WHAT TO WORK ON: Go over the data and copy out each line with "Paryžius" in it.
MATERIAL PROVIDED below:
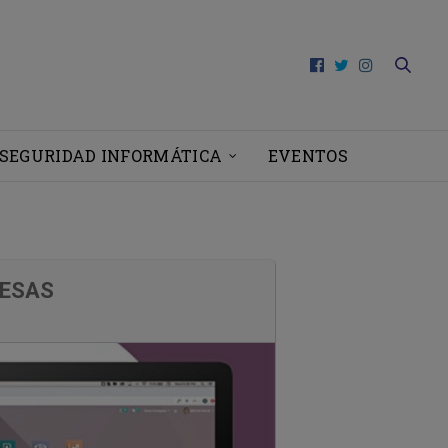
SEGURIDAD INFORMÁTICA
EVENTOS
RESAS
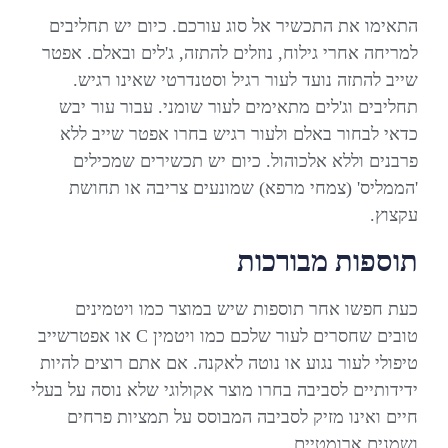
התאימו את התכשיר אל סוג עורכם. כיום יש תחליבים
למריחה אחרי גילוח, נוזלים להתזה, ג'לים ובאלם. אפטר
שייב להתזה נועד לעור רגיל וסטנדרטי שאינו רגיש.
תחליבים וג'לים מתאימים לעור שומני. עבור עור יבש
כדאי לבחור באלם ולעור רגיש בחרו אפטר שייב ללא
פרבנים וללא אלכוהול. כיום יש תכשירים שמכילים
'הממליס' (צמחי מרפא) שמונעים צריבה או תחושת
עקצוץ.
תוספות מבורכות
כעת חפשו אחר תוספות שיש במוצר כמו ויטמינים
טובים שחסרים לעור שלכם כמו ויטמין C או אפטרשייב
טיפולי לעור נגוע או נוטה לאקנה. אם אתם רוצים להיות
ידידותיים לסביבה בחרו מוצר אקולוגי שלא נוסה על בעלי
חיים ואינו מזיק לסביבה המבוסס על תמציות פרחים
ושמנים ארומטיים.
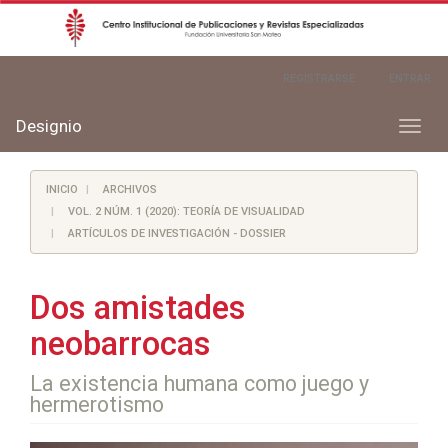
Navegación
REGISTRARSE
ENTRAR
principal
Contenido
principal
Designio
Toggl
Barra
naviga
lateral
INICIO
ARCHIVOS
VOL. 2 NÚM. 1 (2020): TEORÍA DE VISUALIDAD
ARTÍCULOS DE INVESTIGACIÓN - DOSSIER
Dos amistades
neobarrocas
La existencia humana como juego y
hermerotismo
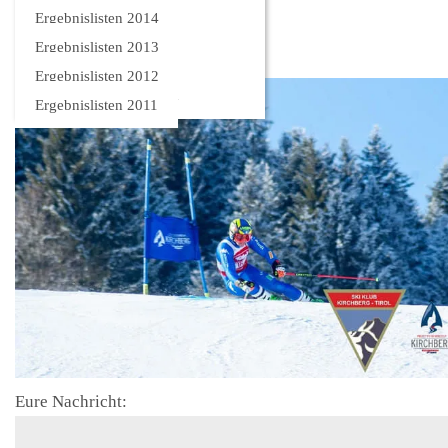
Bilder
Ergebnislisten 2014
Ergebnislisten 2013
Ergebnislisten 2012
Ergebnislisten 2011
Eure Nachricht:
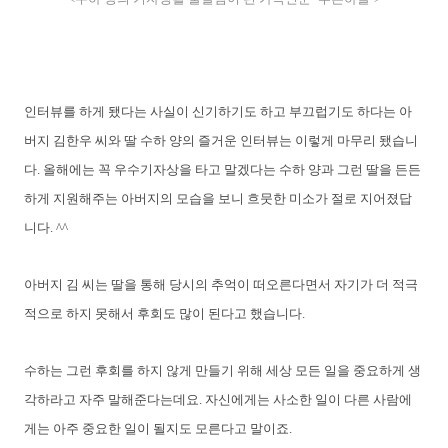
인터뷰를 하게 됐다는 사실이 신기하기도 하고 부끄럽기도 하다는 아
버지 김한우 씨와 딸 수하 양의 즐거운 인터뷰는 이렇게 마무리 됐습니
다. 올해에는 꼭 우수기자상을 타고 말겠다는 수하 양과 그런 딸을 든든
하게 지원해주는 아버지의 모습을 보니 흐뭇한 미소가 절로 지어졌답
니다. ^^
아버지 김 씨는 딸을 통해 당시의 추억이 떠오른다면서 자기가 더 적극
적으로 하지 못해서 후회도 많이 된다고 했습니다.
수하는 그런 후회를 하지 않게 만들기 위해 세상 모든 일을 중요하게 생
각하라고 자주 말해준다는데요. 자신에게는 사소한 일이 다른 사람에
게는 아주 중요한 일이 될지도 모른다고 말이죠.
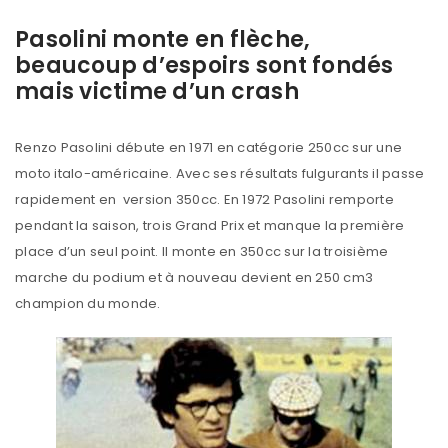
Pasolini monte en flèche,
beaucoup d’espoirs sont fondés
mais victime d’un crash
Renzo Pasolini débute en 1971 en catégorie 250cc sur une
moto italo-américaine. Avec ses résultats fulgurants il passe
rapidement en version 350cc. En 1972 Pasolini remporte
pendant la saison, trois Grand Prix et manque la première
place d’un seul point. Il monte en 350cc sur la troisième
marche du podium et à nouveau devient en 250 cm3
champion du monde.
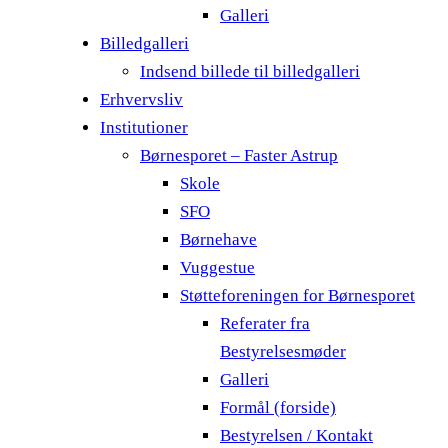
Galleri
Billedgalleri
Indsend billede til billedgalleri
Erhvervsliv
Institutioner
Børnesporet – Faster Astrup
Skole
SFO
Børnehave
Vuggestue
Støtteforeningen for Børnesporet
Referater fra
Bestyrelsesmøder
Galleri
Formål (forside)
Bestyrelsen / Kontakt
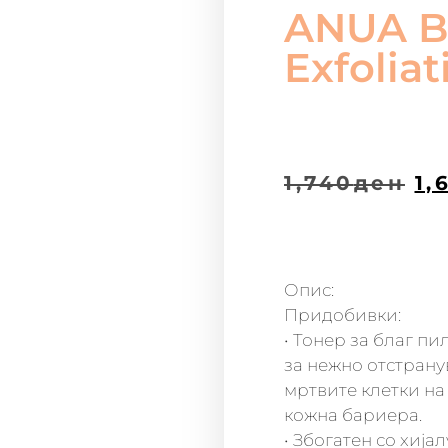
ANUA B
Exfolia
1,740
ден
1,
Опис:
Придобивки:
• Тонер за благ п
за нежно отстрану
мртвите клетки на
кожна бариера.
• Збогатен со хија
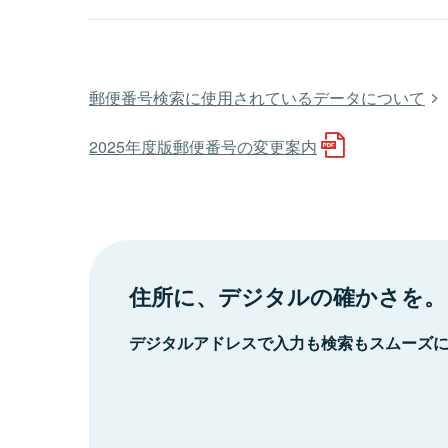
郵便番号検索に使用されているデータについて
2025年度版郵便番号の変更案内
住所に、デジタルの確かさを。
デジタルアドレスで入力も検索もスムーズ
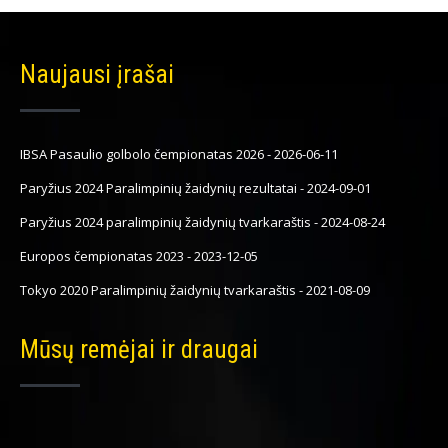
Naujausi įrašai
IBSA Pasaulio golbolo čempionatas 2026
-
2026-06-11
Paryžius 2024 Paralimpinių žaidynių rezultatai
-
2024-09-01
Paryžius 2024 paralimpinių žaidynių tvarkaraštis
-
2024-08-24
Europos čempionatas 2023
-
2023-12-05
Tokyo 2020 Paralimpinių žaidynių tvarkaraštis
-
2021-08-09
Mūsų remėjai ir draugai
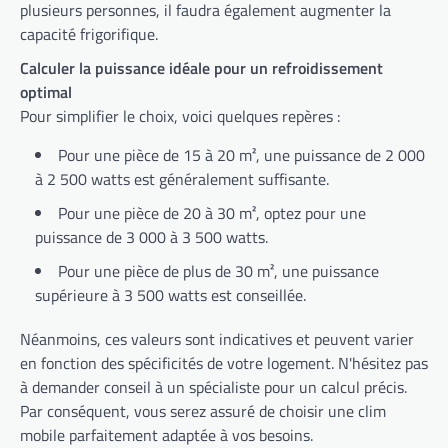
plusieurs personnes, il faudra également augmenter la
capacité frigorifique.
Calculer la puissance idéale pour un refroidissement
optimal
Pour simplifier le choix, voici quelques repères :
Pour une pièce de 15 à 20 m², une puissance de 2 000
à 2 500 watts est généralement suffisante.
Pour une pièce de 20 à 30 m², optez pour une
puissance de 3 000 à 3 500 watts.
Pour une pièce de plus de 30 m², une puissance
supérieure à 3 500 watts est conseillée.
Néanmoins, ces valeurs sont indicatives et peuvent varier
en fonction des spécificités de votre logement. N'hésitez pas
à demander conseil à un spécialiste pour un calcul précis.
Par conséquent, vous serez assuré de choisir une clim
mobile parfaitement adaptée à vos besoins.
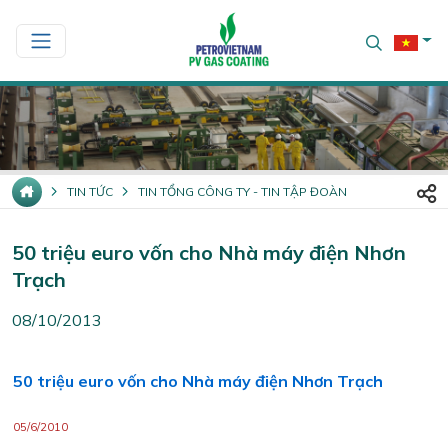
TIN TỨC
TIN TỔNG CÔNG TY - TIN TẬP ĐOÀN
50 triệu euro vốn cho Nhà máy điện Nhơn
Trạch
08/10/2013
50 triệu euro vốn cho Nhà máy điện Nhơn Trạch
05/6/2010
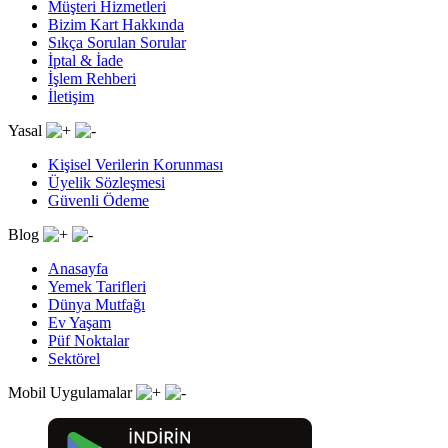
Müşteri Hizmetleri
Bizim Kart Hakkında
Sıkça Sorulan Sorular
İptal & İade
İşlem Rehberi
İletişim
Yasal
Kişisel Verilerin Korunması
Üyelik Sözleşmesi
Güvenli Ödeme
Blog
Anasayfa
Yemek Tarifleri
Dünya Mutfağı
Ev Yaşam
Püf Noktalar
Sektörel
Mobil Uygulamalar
End of MATERIAL PROVIDED.
MATERIAL PROVIDED below:
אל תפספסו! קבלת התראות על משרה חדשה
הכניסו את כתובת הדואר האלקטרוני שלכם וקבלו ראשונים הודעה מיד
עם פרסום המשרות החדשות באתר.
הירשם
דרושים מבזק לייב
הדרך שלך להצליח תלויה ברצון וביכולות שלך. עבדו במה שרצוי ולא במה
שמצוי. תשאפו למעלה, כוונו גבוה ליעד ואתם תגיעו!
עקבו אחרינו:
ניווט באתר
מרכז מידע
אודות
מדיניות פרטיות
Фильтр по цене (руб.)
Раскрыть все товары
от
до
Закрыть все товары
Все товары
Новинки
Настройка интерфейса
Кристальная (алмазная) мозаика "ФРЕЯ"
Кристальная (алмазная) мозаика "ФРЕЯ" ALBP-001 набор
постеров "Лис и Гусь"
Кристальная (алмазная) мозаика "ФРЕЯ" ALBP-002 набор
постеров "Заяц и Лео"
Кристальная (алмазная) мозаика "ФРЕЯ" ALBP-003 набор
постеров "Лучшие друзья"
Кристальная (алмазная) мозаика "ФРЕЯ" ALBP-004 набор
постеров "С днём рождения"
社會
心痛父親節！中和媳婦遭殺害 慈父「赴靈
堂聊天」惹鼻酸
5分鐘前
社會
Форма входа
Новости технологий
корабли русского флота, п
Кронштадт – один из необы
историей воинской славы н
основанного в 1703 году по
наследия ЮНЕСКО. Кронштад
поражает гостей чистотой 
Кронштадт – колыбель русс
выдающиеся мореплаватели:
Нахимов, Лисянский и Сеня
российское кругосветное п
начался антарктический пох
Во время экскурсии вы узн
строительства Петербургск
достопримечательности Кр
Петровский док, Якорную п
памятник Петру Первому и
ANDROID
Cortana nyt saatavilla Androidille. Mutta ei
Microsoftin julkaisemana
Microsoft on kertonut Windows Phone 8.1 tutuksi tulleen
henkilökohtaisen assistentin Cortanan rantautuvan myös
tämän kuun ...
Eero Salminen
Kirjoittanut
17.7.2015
End of MATERIAL PROVIDED.
WRITTEN REPLY:
Paryžius 2024 Paralimpinių žaidynių rezultatai
Paryžius 2024 paralimpinių žaidynių tvarkaraštis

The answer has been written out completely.